Mr. Speaker, with respect to your ruling yesterday, we are working right now as we speak to comply on that issue and we will be responding in short order.

We will continue debate today on the Bloc opposition motion that began this morning.

Tomorrow, we will call for third reading of Bill C-55, the new veterans charter bill. I appreciate that there has been support for the passage of that bill. It is important for Canada's veterans and I am pleased that we have been able to come together on that.

Following Bill C-55, if time permits, we would debate Bill C-54, protecting children from sexual predators; Bill S-7, the justice for victims of terrorism; Bill C-8, the Canada-Jordan free trade agreement; Bill C-12, the democratic representation bill, which is an important bill for my premier in Ontario and particularly for the people in both Alberta and British Columbia; Bill C-46, the Canada-Panama free trade agreement; Bill C-57, improving trade within Canada; Bill C-43, RCMP modernization; Bill C-52, investigating and preventing criminal electronic communications; and Bill C-50, improving access to investigative tools for serious crime.

With respect to the business for next week, I will be, among other places, working hard in my constituency for the people of Ottawa West--Nepean.

Sit-in at Hill Office of Indian Affairs Minister
Privilege
Oral Questions

3:10 p.m.

Vancouver Island North
B.C.

Conservative

John Duncan Minister of Indian Affairs and Northern Development

Mr. Speaker, I rise today on a question of privilege in regard to a disturbing event that took place yesterday in my office at the Confederation Building.
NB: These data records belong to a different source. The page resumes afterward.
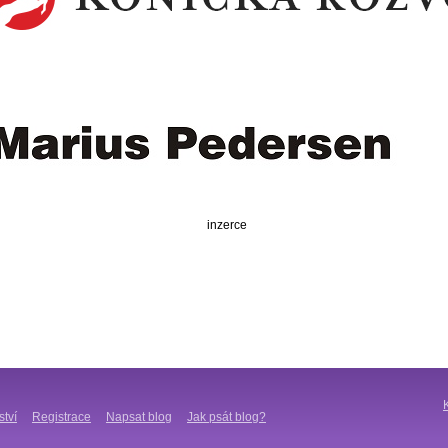
inzerce
ství
Registrace
Napsat blog
Jak psát blog?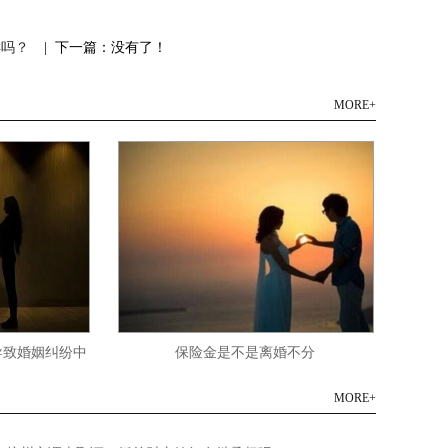
样吗？
| 下一篇：没有了！
MORE+
姻纠纷中
保险金是不是离婚不分
什么
MORE+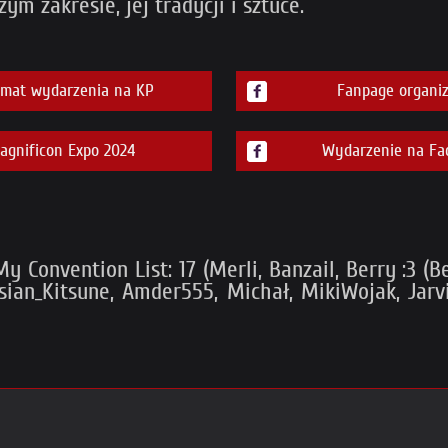
ym zakresie, jej tradycji i sztuce.
emat wydarzenia na KP
Fanpage organiz
gnificon Expo 2024
Wydarzenie na Fa
Convention List: 17 (Merli, Banzail, Berry :3 (Ber
sian_Kitsune, Amder555, Michał, MikiWojak, Jarv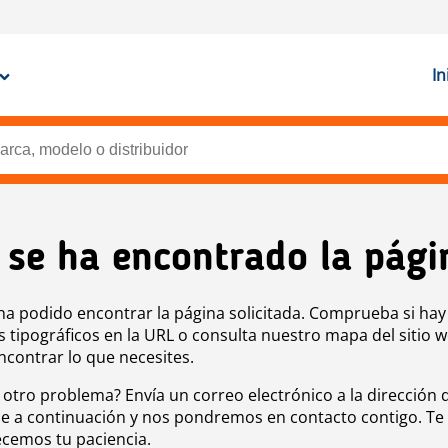
In
 se ha encontrado la pági
ha podido encontrar la página solicitada. Comprueba si hay
s tipográficos en la URL o consulta nuestro mapa del sitio 
ncontrar lo que necesites.
 otro problema? Envía un correo electrónico a la dirección 
e a continuación y nos pondremos en contacto contigo. Te
cemos tu paciencia.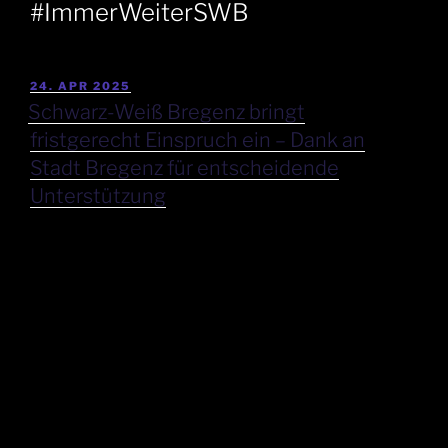
#ImmerWeiterSWB
24. APR 2025
Schwarz-Weiß Bregenz bringt
fristgerecht Einspruch ein – Dank an
Stadt Bregenz für entscheidende
Unterstützung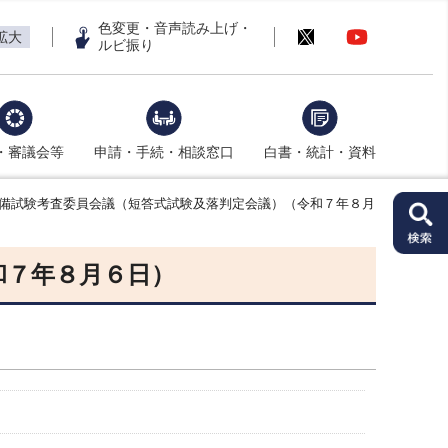
色変更・音声読み上げ・
拡大
ルビ振り
・審議会等
申請・手続・相談窓口
白書・統計・資料
予備試験考査委員会議（短答式試験及落判定会議）（令和７年８月
和７年８月６日）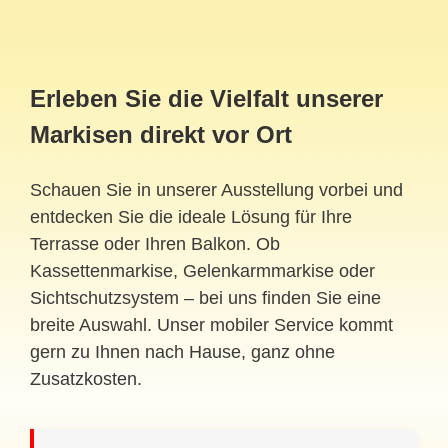
Erleben Sie die Vielfalt unserer
Markisen direkt vor Ort
Schauen Sie in unserer Ausstellung vorbei und
entdecken Sie die ideale Lösung für Ihre
Terrasse oder Ihren Balkon. Ob
Kassettenmarkise, Gelenkarmmarkise oder
Sichtschutzsystem – bei uns finden Sie eine
breite Auswahl. Unser mobiler Service kommt
gern zu Ihnen nach Hause, ganz ohne
Zusatzkosten.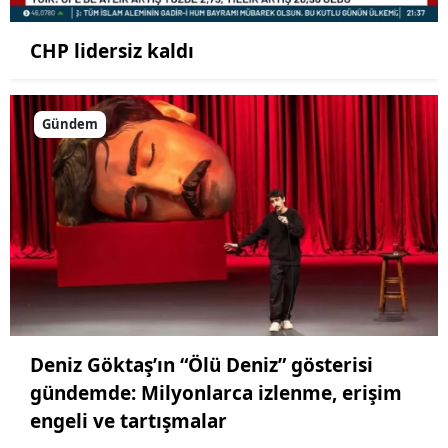
CHP lidersiz kaldı
Gündem
Deniz Göktaş’ın “Ölü Deniz” gösterisi
gündemde: Milyonlarca izlenme, erişim
engeli ve tartışmalar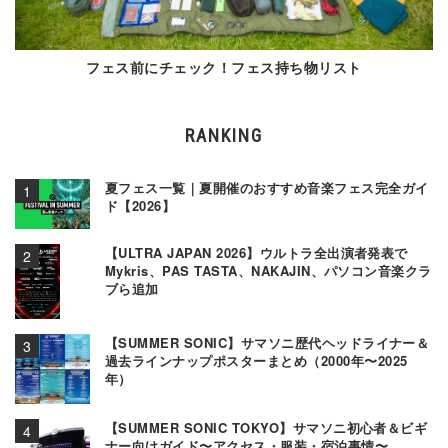
フェス前にチェック！フェス持ち物リスト
RANKING
夏フェス一覧｜夏開催のおすすめ音楽フェス完全ガイ
ド【2026】
【ULTRA JAPAN 2026】ウルトラ全出演者発表で
Mykris、PAS TASTA、NAKAJIN、パソコン音楽クラ
ブら追加
【SUMMER SONIC】サマソニ歴代ヘッドライナー＆
過去ラインナップポスターまとめ（2000年〜2025
年）
【SUMMER SONIC TOKYO】サマソニ初心者＆ビギ
ナー向けガイド〜アクセス・服装・宿泊事情〜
The stunt was orchestrated by the NDP member for Churchill. It was what I would call a very serious breach of trust among those of us in the House and a breach of privilege because the employees in my office were prevented from doing their work. It is a cause for concern for even members of the other place.

With a number of media outlets and their cameras in tow, the NDP member of Parliament helped orchestrate a protest and sit-in in my office. While her guests occupied my office, she pressed my staff for an immediate meeting and played up this shocking incident for the cameras.

Not for one minute am I attempting to minimize the concerns of those people who occupied my office. I understand their concerns and my staff has indicated that we will work with them. However, I am truly troubled that a member of this House would orchestrate the takeover of another member's office and make a member's staff uncomfortable as a result of this breach.

Security was eventually called to help clear out the office without incident but, frankly, there is no assurance that such a stunt will not happen again in my office or in any other member's office in this place or in the other place.

Mr. Speaker, I would ask that you to look into this serious matter from a security standpoint, as well as a privilege standpoint for members. It was wrong, it was a violation of my office and my staff, and I do not think the member would think twice about doing it again.

One month ago, the same member asked me for a meeting. She received a one hour meeting within short order. I thought we had established a relationship.

This is the first time in my 15 years in this place that I have ever been subject to such an incident. The behaviour of the NDP member for Churchill is not worthy of an elected member of Parliament.